Il y aurait des dizaines de références en commun avec moi même Màxim Pozor, Prague,le jeu d’échecs, le noir et blanc dans le graphisme comme l’audiovisuel…

Cédric Philippe :

Je ne connais malheureusement pas encore votre travail, Màxim Pozor, mais vous m’intriguez. Votre écriture sort des sentiers battus et c’est très agréable.

Au niveau de l’histoire et des dessins, Les Moomins, ces ROMANS de Tove Jansson (il y en a 7 ou 8)(j’insiste sur ROMANS parce qu’il en existe aussi des dessins animés et des albums illustrés) m’ont inspiré enfant et m’inspirent toujours.
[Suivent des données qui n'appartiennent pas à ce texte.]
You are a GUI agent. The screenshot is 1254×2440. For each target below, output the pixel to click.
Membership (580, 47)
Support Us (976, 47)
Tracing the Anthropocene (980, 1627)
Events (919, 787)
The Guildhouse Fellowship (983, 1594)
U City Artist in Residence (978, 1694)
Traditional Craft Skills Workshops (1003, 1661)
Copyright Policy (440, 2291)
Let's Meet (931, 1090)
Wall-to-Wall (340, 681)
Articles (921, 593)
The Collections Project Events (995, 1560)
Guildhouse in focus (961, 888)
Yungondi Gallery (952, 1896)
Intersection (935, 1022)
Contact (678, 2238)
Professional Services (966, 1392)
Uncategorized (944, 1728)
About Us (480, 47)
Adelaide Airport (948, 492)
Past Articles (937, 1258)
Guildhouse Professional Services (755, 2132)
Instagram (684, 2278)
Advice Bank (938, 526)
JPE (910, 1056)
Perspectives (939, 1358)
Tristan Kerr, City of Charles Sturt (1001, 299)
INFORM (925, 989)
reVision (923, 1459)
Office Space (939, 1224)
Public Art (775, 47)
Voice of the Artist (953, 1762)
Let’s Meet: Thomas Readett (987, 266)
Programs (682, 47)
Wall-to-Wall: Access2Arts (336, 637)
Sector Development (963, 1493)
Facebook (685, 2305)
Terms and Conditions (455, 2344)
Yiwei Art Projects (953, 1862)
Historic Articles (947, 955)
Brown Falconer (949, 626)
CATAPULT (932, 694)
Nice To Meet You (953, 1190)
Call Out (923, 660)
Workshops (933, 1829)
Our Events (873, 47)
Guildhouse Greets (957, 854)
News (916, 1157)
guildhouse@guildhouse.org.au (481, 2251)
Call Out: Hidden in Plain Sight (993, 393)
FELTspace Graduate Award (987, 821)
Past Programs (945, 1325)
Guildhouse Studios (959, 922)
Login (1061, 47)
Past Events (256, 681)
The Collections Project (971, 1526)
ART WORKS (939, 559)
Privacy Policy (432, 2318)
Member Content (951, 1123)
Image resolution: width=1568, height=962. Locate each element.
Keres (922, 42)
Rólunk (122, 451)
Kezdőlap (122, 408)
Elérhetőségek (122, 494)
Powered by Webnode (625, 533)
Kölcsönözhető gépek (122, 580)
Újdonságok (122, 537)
Les Moomins vivent dans une vallée au bord de la mer environnés de Touilles, de Mumes, d’Émules et d’autres créatures et vivent des aventures en apparence simples mais rocambolesques. Les relations entre les personnages sont d’une profondeur suprenante. Ils mangent des épines de sapin au dîner précédant l’hiver pour ne pas hiberner le ventre vide.
Pour les dessins en noir et blanc, je m’inspire aussi de photos du siècle dernier, celles de Lewis Carroll par exemple, mais je préfère puiser ailleurs que dans les images. La musique minimale m’aide parfois à construire les rythmes de mes illustrations. Le sport m’aide à oser et pousser mes limites quand je dessine.
Je crois qu’il est difficile de cibler véritablement ce qui nous entraîne dans la vie sur telle ou telle idée, tel ou tel style, telle ou telle forme de bec d’oiseau ou tel stylo pour faire un trait.


 » La dernière image fait partie des recherches pour la trilogie de romans sur laquelle je travaille en ce moment. »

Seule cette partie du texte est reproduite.